◆ **TASK DESCRIPTION**:
Everything from the first line of the material below through the line containing "representantes legales pueden" must be retyped exactly, and nothing past it.

◆ **EXTRACTED DATA**:
»»

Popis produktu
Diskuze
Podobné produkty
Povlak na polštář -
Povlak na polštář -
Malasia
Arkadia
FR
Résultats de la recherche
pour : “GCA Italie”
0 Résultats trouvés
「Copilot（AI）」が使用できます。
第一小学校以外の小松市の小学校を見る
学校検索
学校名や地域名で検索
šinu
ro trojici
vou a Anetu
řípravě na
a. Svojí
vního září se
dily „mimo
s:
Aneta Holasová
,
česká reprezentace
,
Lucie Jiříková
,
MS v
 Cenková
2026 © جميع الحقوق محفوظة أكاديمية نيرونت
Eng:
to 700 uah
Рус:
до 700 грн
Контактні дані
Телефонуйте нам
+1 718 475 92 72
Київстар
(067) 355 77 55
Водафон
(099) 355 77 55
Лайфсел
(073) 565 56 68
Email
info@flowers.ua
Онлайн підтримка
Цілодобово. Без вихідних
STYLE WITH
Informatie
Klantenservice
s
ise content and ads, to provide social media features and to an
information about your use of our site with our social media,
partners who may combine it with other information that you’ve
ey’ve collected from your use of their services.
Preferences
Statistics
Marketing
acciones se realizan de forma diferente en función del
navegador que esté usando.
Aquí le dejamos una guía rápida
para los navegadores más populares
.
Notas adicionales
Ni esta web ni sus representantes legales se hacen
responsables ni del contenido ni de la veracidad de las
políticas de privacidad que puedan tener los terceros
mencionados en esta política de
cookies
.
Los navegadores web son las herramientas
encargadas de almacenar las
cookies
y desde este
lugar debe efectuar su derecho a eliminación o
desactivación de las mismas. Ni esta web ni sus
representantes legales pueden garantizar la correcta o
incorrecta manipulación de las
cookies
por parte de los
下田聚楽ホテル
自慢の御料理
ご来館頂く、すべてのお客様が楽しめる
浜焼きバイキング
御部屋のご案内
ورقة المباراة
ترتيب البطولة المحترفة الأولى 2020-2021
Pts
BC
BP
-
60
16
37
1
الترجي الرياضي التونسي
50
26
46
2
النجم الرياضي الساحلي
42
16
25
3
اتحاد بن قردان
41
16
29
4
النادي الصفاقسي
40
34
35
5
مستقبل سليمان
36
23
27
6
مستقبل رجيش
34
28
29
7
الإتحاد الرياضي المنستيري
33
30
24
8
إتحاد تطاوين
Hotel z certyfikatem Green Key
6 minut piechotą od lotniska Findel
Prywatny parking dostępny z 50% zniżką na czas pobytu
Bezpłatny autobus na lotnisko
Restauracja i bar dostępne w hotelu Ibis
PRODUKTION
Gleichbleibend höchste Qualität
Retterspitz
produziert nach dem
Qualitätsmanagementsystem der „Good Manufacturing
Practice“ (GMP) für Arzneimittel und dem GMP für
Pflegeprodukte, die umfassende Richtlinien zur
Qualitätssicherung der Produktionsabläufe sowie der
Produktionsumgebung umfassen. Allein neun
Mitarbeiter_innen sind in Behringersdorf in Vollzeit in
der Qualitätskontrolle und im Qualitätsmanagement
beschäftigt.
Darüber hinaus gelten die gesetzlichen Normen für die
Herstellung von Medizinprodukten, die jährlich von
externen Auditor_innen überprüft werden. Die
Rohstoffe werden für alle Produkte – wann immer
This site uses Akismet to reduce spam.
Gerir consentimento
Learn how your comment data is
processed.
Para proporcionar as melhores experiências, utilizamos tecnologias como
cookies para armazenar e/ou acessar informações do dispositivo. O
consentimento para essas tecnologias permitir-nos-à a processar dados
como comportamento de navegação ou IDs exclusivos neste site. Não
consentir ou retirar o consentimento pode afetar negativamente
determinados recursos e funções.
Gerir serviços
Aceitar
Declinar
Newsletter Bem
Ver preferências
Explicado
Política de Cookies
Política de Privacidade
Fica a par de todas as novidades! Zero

««

◆ **EXERCISE ANSWER**:
Popis produktu
Diskuze
Podobné produkty
Povlak na polštář -
Povlak na polštář -
Malasia
Arkadia
FR
Résultats de la recherche
pour : “GCA Italie”
0 Résultats trouvés
「Copilot（AI）」が使用できます。
第一小学校以外の小松市の小学校を見る
学校検索
学校名や地域名で検索
šinu
ro trojici
vou a Anetu
řípravě na
a. Svojí
vního září se
dily „mimo
s:
Aneta Holasová
,
česká reprezentace
,
Lucie Jiříková
,
MS v
 Cenková
2026 © جميع الحقوق محفوظة أكاديمية نيرونت
Eng:
to 700 uah
Рус:
до 700 грн
Контактні дані
Телефонуйте нам
+1 718 475 92 72
Київстар
(067) 355 77 55
Водафон
(099) 355 77 55
Лайфсел
(073) 565 56 68
Email
info@flowers.ua
Онлайн підтримка
Цілодобово. Без вихідних
STYLE WITH
Informatie
Klantenservice
s
ise content and ads, to provide social media features and to an
information about your use of our site with our social media,
partners who may combine it with other information that you’ve
ey’ve collected from your use of their services.
Preferences
Statistics
Marketing
acciones se realizan de forma diferente en función del
navegador que esté usando.
Aquí le dejamos una guía rápida
para los navegadores más populares
.
Notas adicionales
Ni esta web ni sus representantes legales se hacen
responsables ni del contenido ni de la veracidad de las
políticas de privacidad que puedan tener los terceros
mencionados en esta política de
cookies
.
Los navegadores web son las herramientas
encargadas de almacenar las
cookies
y desde este
lugar debe efectuar su derecho a eliminación o
desactivación de las mismas. Ni esta web ni sus
representantes legales pueden garantizar la correcta o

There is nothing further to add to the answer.